Will artificial intelligence replace the conventional weather forecasting system?

The 76th anniversary of the landing of Normandy was celebrated some days ago, a relevant historical event for the end of the Second World War and when meteorology played a crucial role. The landing took place exactly on June 6, 1944 due to the prior weather forecasts successfully conducted.

From its inception, meteorology has been progressing as other disciplines also advanced and, above all, accompanied by the technological progress of the 20th century, which allowed the development of mathematical models (thanks to the advance in computing) and the appearance or improvement of remote sensing instruments and devices such as satellites.

Therefore, it is unquestionable that in this new era, the fourth industrial revolution or digital revolution, meteorology cannot remain on the sidelines. In a similar way to the previous historical path it is imaginable that the current level of computational power and advances in artificial intelligence may transform the way we know the world of weather forecasting. Machine learning techniques (Machine Learning, ML), which feeds mainly on the historical data of the meteorological variables, may replace formal methods.

Is this a real possibility?

Currently used models, called numerical prediction models (NWP), are capable of solving the equations that govern the behaviour of the atmosphere, a complex system of nonlinear equations that require the use of certain approximations and physiographic parameters of the territory as realistic as possible. NWPs are currently essential for weather forecasting, providing useful and reliable information in many areas. However, the need to use initial conditions given by other models and the existence of parameters (necessary to include physical processes with spatial and temporal scales too small for the model to be able to explicitly represent them), among other factors, introduce cumulative errors in the results. In addition to this, this type of model involves a high computational cost, which consumes most of the energy of supercomputers, as it is the case of the Meteosim cluster, that performs simulations with the highest possible spatial and temporal resolution.

Currently, hundreds of millions of observations are available in a daily base from weather stations (surface and height), ships, planes, radars, etc. Likewise, the interconnected world (Internet of Things, IoT) in which we live has collaborated to increase this database. Imagine, for example, a mobile phone that records temperature and pressure. There is, therefore, an extensive network of records collected over the past decades.

Given the existence of this large database and in view of the computational cost and complexity involved in solving the atmospheric equations, can ML techniques learn from historical data, without any information on the dynamics of the atmosphere, and produce weather forecasts?

Machine learning is a subset of artificial intelligence that consists of creating algorithms that can modify themselves without human intervention to produce the desired result, when fed through a set of data.

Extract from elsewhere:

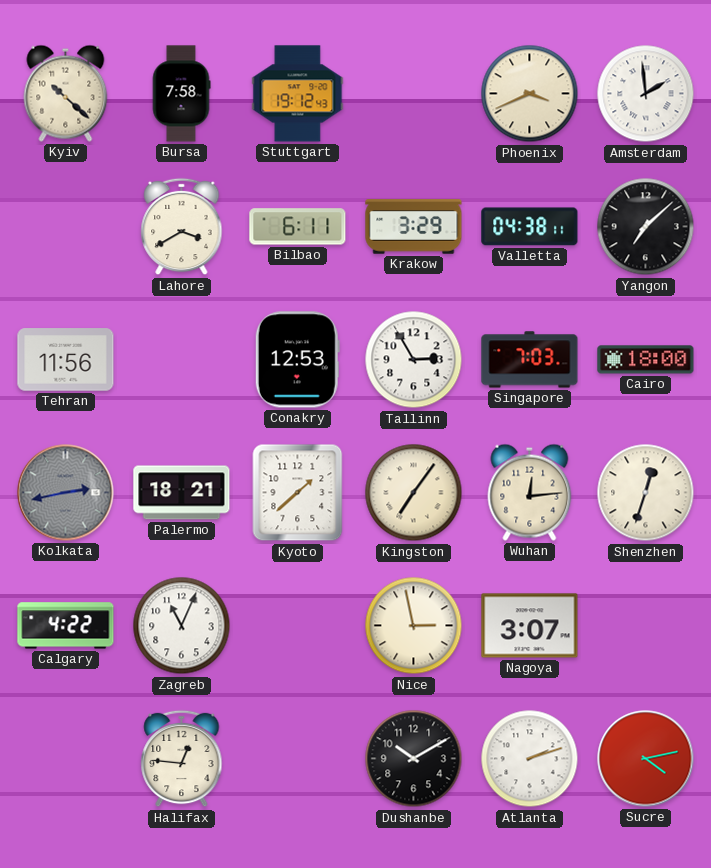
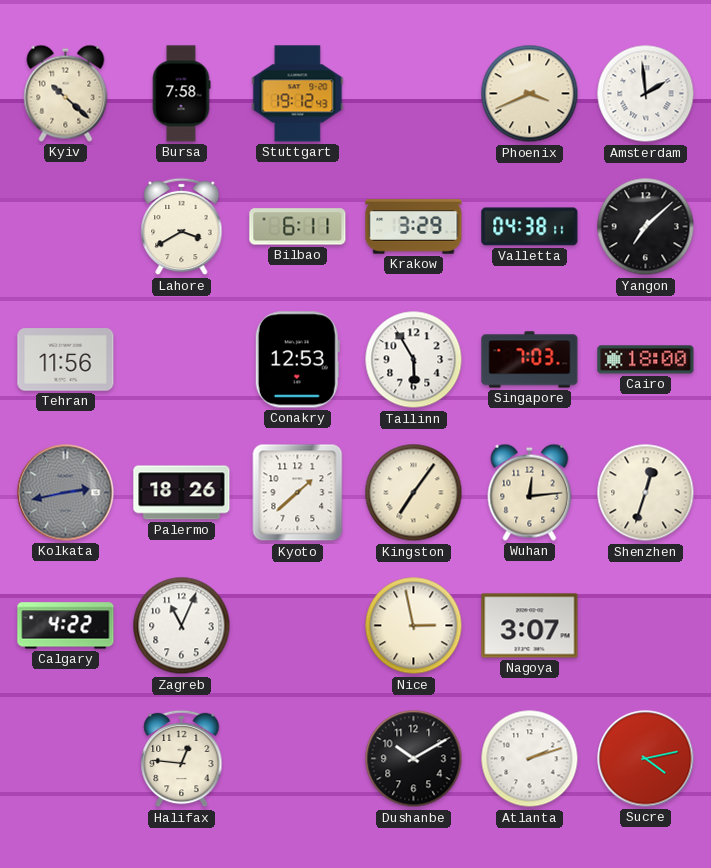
Tallinn: 2:55 -> 5:55
Palermo: 18:21 -> 18:26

The main objective is to create systems that are capable of learning automatically, without the need to program, that is, without providing the instructions or steps to follow to obtain the forecast.

As with NWPs, MLs are also not perfect, and much of their success lies in the quantity and quality of the data used. Likewise, this necessary data does not always exist or is available in some areas, which would make impossible to create a ML model.

In recent years, weather forecast centres around the world have developed studies using ML techniques with a multitude of applications within the meteorological field. We highlight the models used for the post-processing of the results obtained with NWP, improvement of the parameterizations or the data used in the initialization of the numerical models. Of course, forecasts made only with ML have also been compared with those of NWP. If we leave out specific applications, can artificial intelligence replace the conventional forecasting system? The answer is that, generally speaking, not yet.

There are a multitude of scientific articles, workshops and congresses on this new paradigm, where in general terms it is shown that, depending on the purpose sought, machine learning models can provide an answer. Likewise, for some topics such as ensemble prediction or early detection of extreme events, the solutions that involve Deep Learning models also offer a likely perspective. However, there is as yet no clear agreement on whether such models can eventually replace conventional weather forecasting models in the near future. The truth is that there is a strong scientific community around the NWP, refined after decades of research and where the accuracy reached in the forecast is difficult to overcome, for the moment, by ML models. It only remains to demonstrate in a relatively short time that machine learning results can really be better than conventional tools. A positive advance in this line would transform the entire forecast system known up to now, achieving a new system that is faster, more accurate and with a greater prediction time window since the current numerical models only provide a reliable forecast for the following 5-6 days.

At Meteosim, we work to integrate new tools and technologies framed in Revolution 4.0, that together with traditional forecasting models, help us to improve the accuracy and reliability of our weather forecasts.